Dataset items
☆ ☆ ☆ ☆ ☆

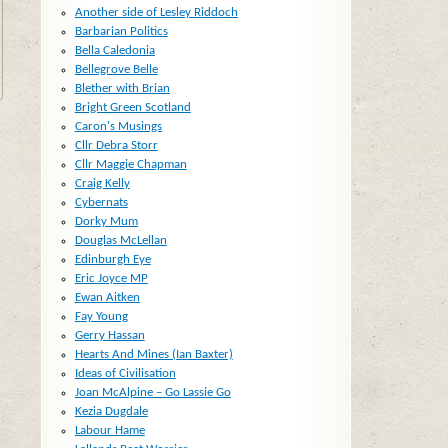
Another side of Lesley Riddoch
Barbarian Politics
Bella Caledonia
Bellegrove Belle
Blether with Brian
Bright Green Scotland
Caron's Musings
Cllr Debra Storr
Cllr Maggie Chapman
Craig Kelly
Cybernats
Dorky Mum
Douglas McLellan
Edinburgh Eye
Eric Joyce MP
Ewan Aitken
Fay Young
Gerry Hassan
Hearts And Mines (Ian Baxter)
Ideas of Civilisation
Joan McAlpine – Go Lassie Go
Kezia Dugdale
Labour Hame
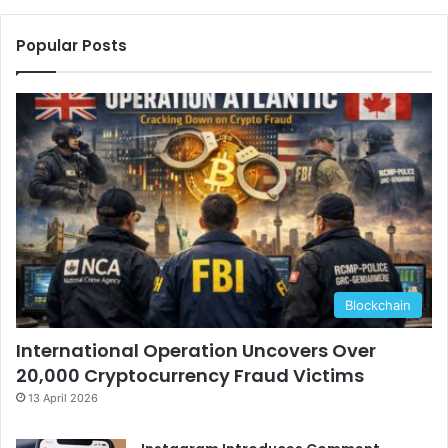
Popular Posts
Blockchain
International Operation Uncovers Over
20,000 Cryptocurrency Fraud Victims
13 April 2026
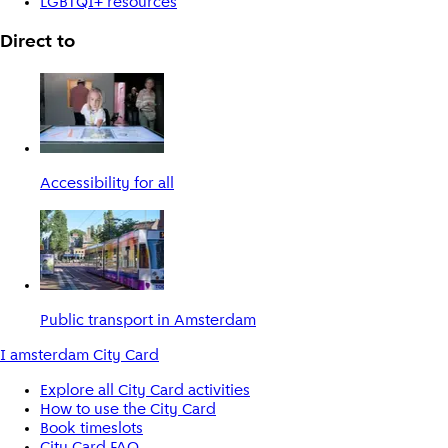
LGBTQI+ resources
Direct to
Accessibility for all
Public transport in Amsterdam
I amsterdam City Card
Explore all City Card activities
How to use the City Card
Book timeslots
City Card FAQ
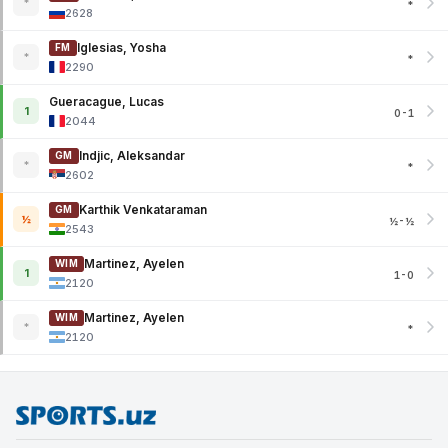
*
*
2628
Iglesias, Yosha
FM
*
*
2290
Gueracague, Lucas
1
0-1
2044
Indjic, Aleksandar
GM
*
*
2602
Karthik Venkataraman
GM
½
½-½
2543
Martinez, Ayelen
WIM
1
1-0
2120
Martinez, Ayelen
WIM
*
*
2120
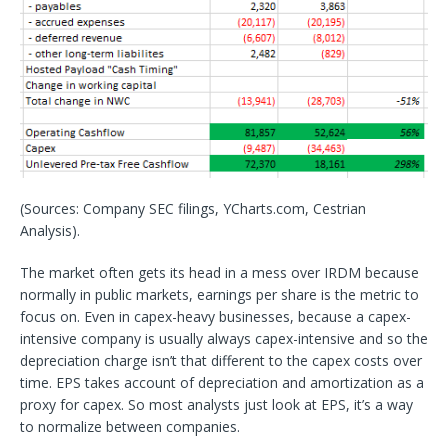
(Sources: Company SEC filings, YCharts.com, Cestrian
Analysis).
The market often gets its head in a mess over IRDM because
normally in public markets, earnings per share is the metric to
focus on. Even in capex-heavy businesses, because a capex-
intensive company is usually always capex-intensive and so the
depreciation charge isn’t that different to the capex costs over
time. EPS takes account of depreciation and amortization as a
proxy for capex. So most analysts just look at EPS, it’s a way
to normalize between companies.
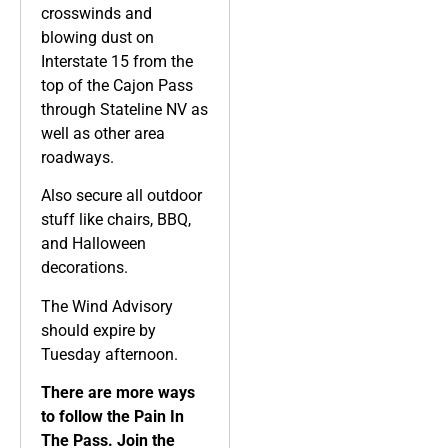
crosswinds and
blowing dust on
Interstate 15 from the
top of the Cajon Pass
through Stateline NV as
well as other area
roadways.
Also secure all outdoor
stuff like chairs, BBQ,
and Halloween
decorations.
The Wind Advisory
should expire by
Tuesday afternoon.
There are more ways
to follow the Pain In
The Pass. Join the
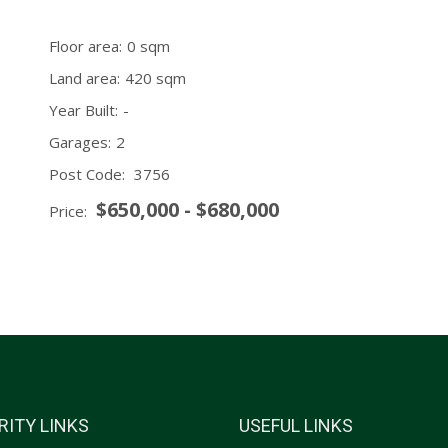
Floor area:
0 sqm
Land area:
420 sqm
Year Built:
-
Garages:
2
Post Code:
3756
$650,000 - $680,000
Price:
RITY LINKS
USEFUL LINKS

☆ ☆ ☆ ☆ ☆

### Aim of the task
Within the data above, repeat exactly the lines from the one bearing "International Operation Uncovers Over" through the one bearing "and Halloween". Include no pictures and nothing else.

### Task output
International Operation Uncovers Over
20,000 Cryptocurrency Fraud Victims
13 April 2026
LGBTQI+ resources
Direct to
Accessibility for all
Public transport in Amsterdam
I amsterdam City Card
Explore all City Card activities
How to use the City Card
Book timeslots
City Card FAQ
*
*
2628
Iglesias, Yosha
FM
*
*
2290
Gueracague, Lucas
1
0-1
2044
Indjic, Aleksandar
GM
*
*
2602
Karthik Venkataraman
GM
½
½-½
2543
Martinez, Ayelen
WIM
1
1-0
2120
Martinez, Ayelen
WIM
*
*
2120
(Sources: Company SEC filings, YCharts.com, Cestrian
Analysis).
The market often gets its head in a mess over IRDM because
normally in public markets, earnings per share is the metric to
focus on. Even in capex-heavy businesses, because a capex-
intensive company is usually always capex-intensive and so the
depreciation charge isn’t that different to the capex costs over
time. EPS takes account of depreciation and amortization as a
proxy for capex. So most analysts just look at EPS, it’s a way
to normalize between companies.
crosswinds and
blowing dust on
Interstate 15 from the
top of the Cajon Pass
through Stateline NV as
well as other area
roadways.
Also secure all outdoor
stuff like chairs, BBQ,
and Halloween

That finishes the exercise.